Sunday, May 13, 2012
Not Far Off
How do we deal with those moments where suddenly (or not so suddenly) God feels far away?
Last night as I fell asleep my prayer to God was simply saying "I feel like you're far away," and not knowing what else I should say or do to "fix" that. After a somewhat restless sleep, when I woke up my mind was immediately filled with thoughts of God's love for me. And I marvelled and thanked Him that His love is so much greater than our love. He does not move away from us, but when we turn away from Him, and then turn back, He is right there.
I had a similar moment a few months ago. I was struggling with prayer (still am...). And at a youth retreat weekend called Shape, we were given time to just sit and be alone with God, to listen for His voice. So I was talking to Him about how I was struggling with prayer, and I felt the Spirit say "I am not far off. When you pray, I am right there listening."
Often since then when I'm not sure what to pray, or when I'm feeling like I did last night, that somehow I have gotten distracted and moved away from God, I feel the prompting of His Spirit say "Remember, I am not far off..."
I think often when we get to the point where we can feel a distance between us and God, it comes after a longer time of ignoring what is taking us away from Him. The reason could be sin, fear, or simply busyness and distraction.
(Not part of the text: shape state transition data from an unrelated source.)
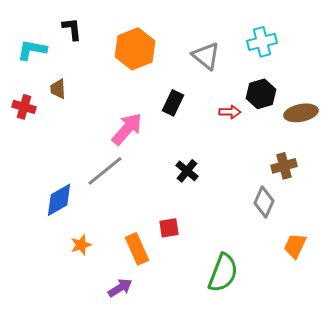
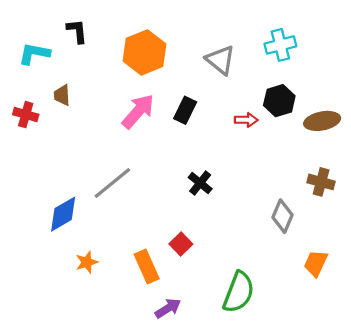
pink arrow: (127, 129) -> (138, 111), moved
brown cross: (284, 166) -> (321, 182), moved, turned 30
red square: (169, 228) -> (181, 244), turned -35
purple arrow: (120, 288) -> (168, 308), moved

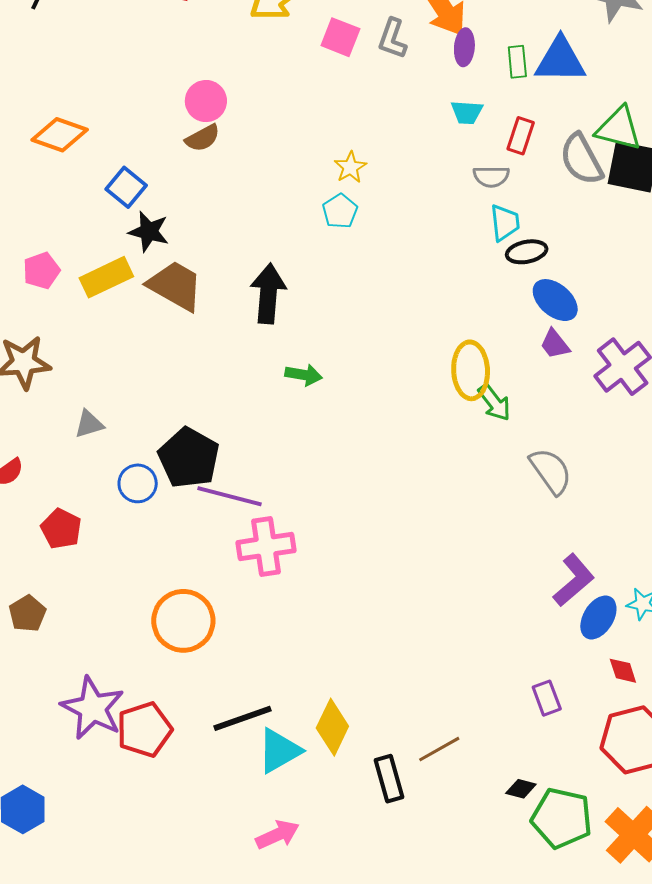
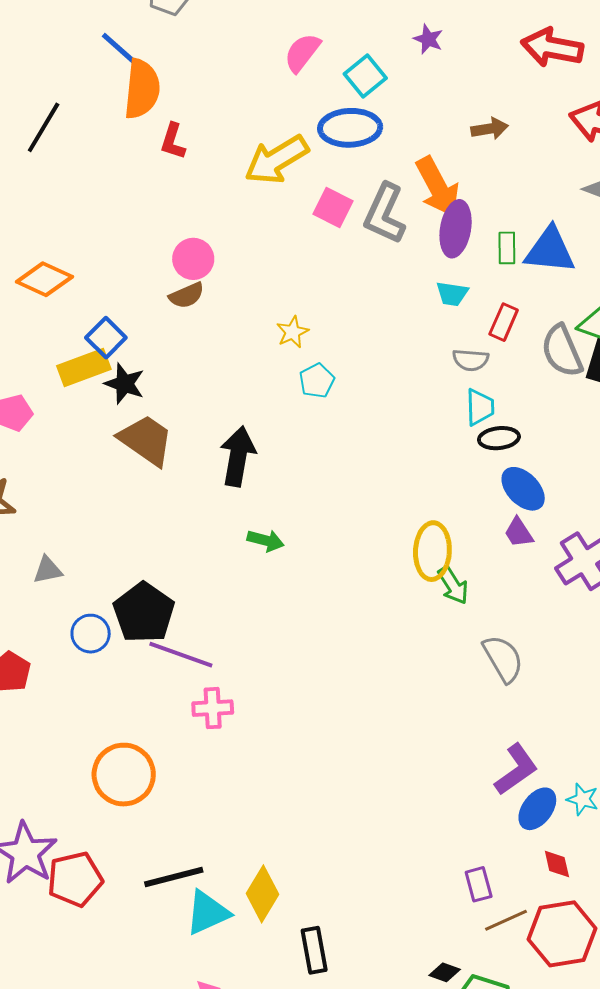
gray L-shape: (392, 39) -> (385, 214), size x1.5
purple ellipse: (464, 47) -> (456, 229), size x1.5
yellow star: (350, 167) -> (292, 332), moved
yellow rectangle: (106, 277) -> (84, 368), moved
pink cross: (266, 547) -> (213, 708), size x0.7
brown line: (439, 749) -> (506, 920), moved

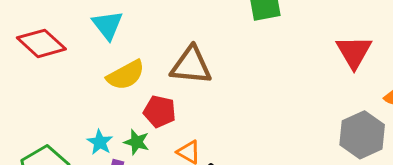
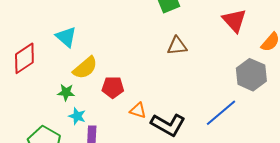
red diamond: (41, 43) -> (24, 58), turned -64
brown triangle: (191, 65) -> (177, 46), moved, size x0.7
green star: (137, 142) -> (66, 92), moved

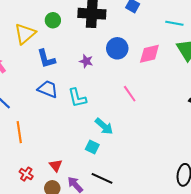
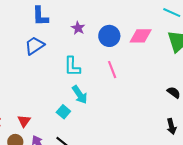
blue circle: (117, 48) -> (109, 36), moved
blue trapezoid: (48, 89) -> (35, 46), turned -70
cyan L-shape: (77, 98) -> (72, 67), moved

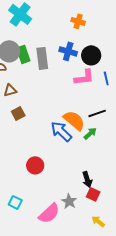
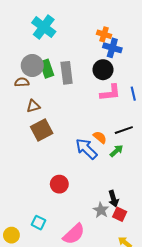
blue cross: (68, 51) -> (112, 48), moved
black circle: (91, 55) -> (103, 70), moved
brown square: (18, 113) -> (42, 130), size x1.5
orange semicircle: (74, 120) -> (100, 137), size x0.6
gray star: (69, 201) -> (101, 210), moved

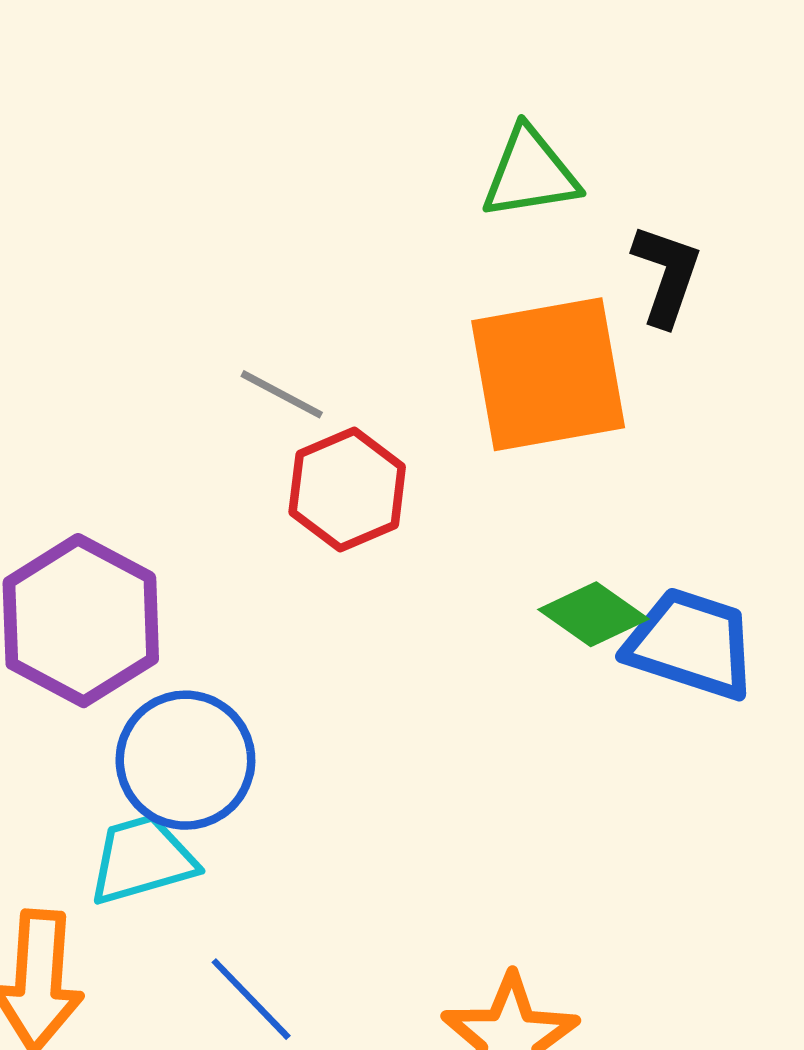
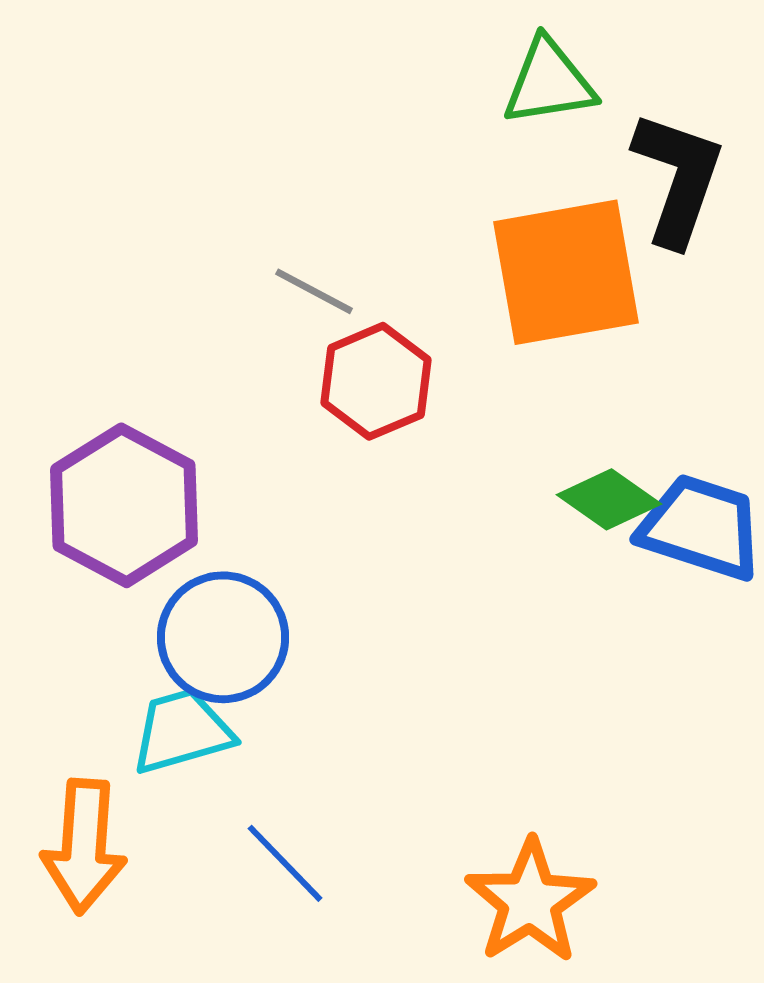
black L-shape: (667, 275) -> (678, 178), size x1.4

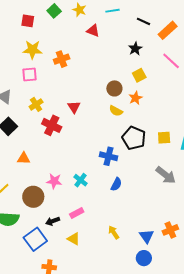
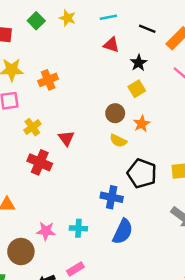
red triangle: (93, 31) -> (111, 45), moved
yellow square: (139, 75) -> (137, 89), moved
yellow cross: (36, 104) -> (32, 127), moved
cyan cross: (81, 180) -> (78, 228), turned -32
blue semicircle: (116, 184) -> (123, 232), size x1.5

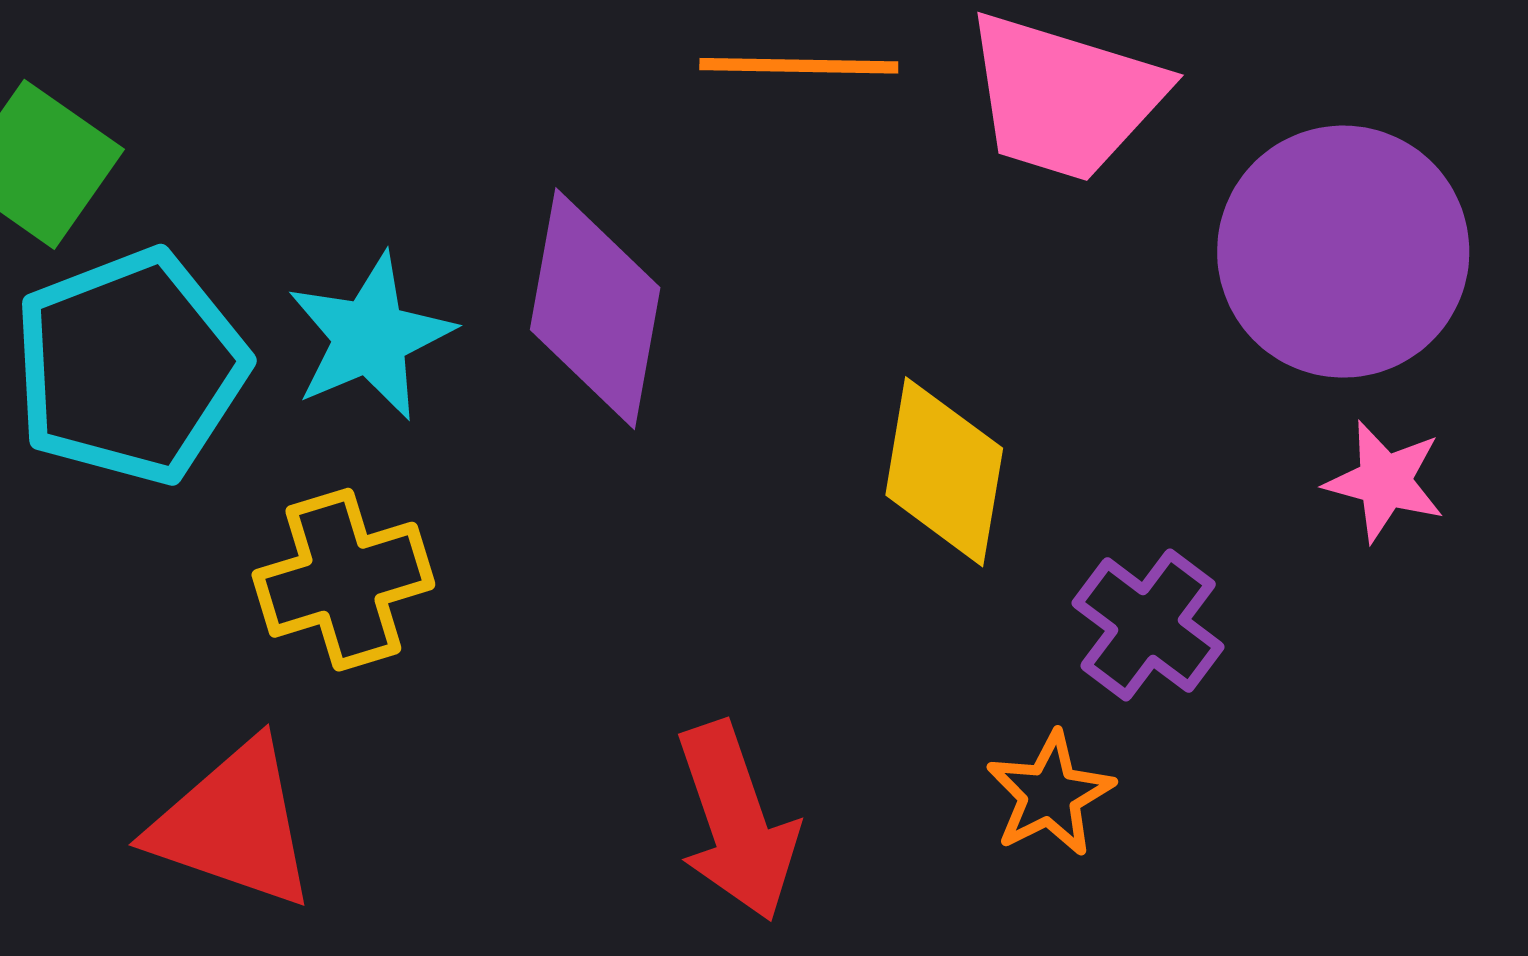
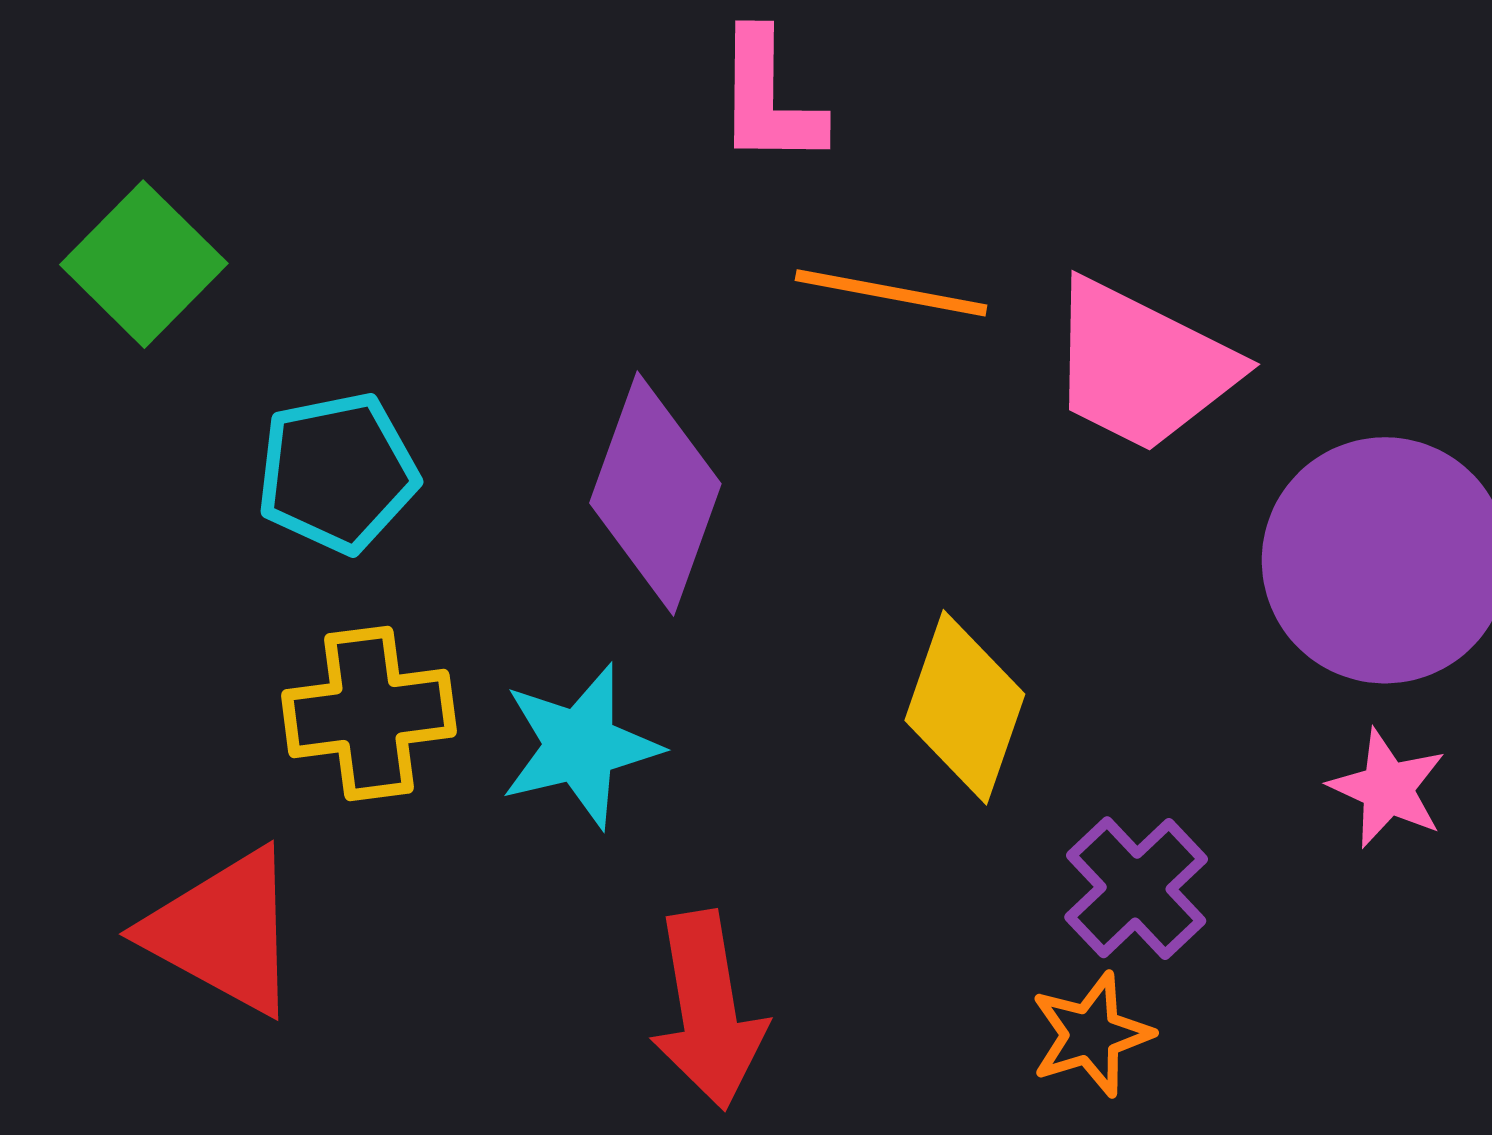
cyan star: (370, 337) -> (580, 746), moved
cyan pentagon: (130, 367) -> (337, 473), moved, size x0.7
orange star: (1050, 794) -> (1091, 1034), moved

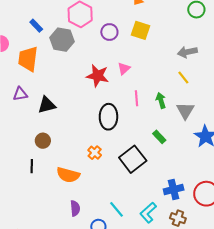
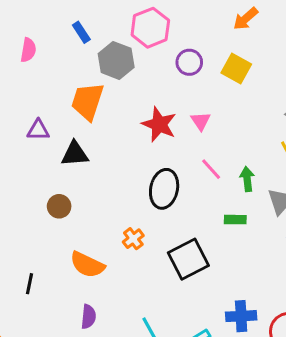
orange trapezoid: (28, 59) -> (87, 101), moved
pink triangle: (124, 69) -> (201, 121), turned -32
pink line: (136, 98) -> (211, 169), turned -49
green rectangle: (159, 137) -> (235, 220), moved, turned -56
black line: (32, 166) -> (30, 284), moved

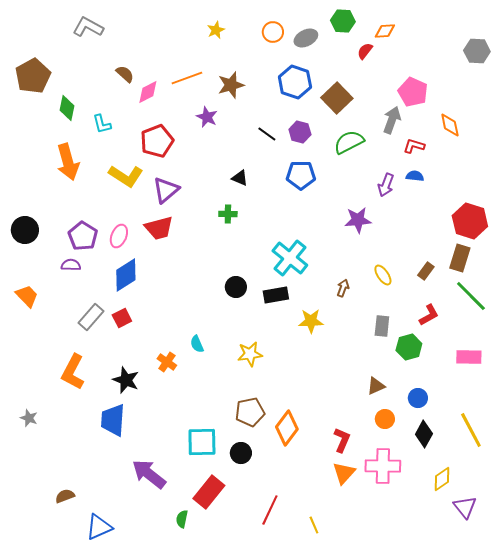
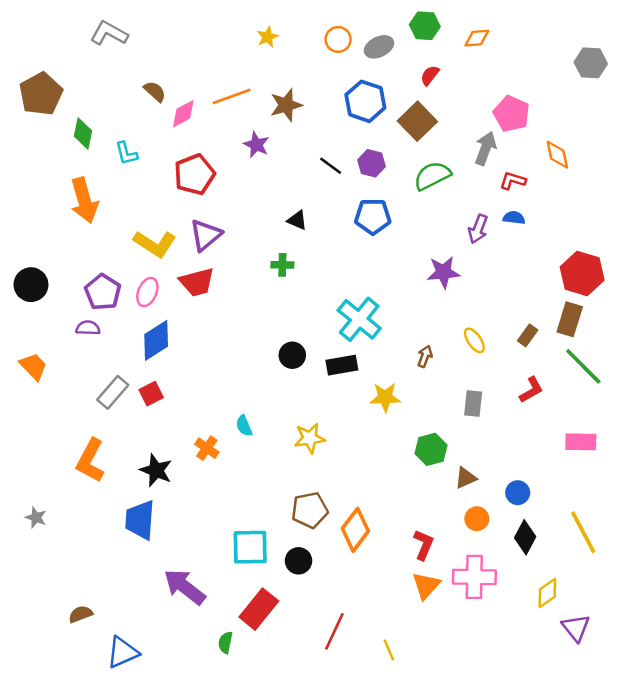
red semicircle: (365, 51) -> (430, 75), moved
yellow L-shape: (126, 176) -> (155, 244), moved
green hexagon: (409, 347) -> (431, 449), moved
I have experienced each of these. Often I am simply choosing to fill my mind and time with silly things and not putting God first in my life. Other times, like right now, I have something I am worried about, and rather than surrendering it to Him, I let this distance grow.
But when I feel God say "I am not far off," I am reminded that the road back to closeness with God is not long and arduous. There may be things I have to deal with, but getting back to God is as simple as turning around and recognizing that He is right there waiting. He is not far off. When I recognize how I have stepped away and when I let Him turn me around, His love is right there to surround me once again.
Sunday, April 29, 2012
Movement
I love baby movement! I have been feeling my baby move for about 13 weeks and I have not gotten over it yet. When the baby moves, it is a sign of life and a sign of growth. As an expectant mother, it is always a positive thing to feel my baby move.
But what about for the baby? I know that every time he (or she) moves, it is not out of excitement and joy of being alive! Sometimes he is cramped and uncomfortable, trying to find a better position. Sometimes he is reacting to external stimuli. If I drink something cold, he might be moving away from that odd sensation. If there is a loud noise, he might be startled. If there is a big change from dark to light, again the baby is reacting to something that is new or uncertain.
Other times the baby is reacting to the sound of my voice talking or singing. Or he is just awake and moving around for fun.
But I take all movement as good - all movement is a sign that this baby is growing and alive!
It has made me wonder... When we cry out to God in hard circumstances, when we figuratively (or literally?) kick and scream over discomfort in our lives, when we react to new or uncomfortable things - does God get excited because these are signs of life? Does He say - Yes! She's growing, she's going through things that are going to develop her character and make her more into the woman I'm forming her to be!
I know this is too simplistic - I know that God grieves with us when we grieve, that He is bringing His Kingdom, and He is in the process of making all things new, doing away with pain, suffering and death. And I know He tells us to cast our cares on Him because He cares for us. But I still wonder if from His perspective, when we struggle and wrestle with hard things, if to Him this is a sign of life and growth that excites Him for what He knows is coming.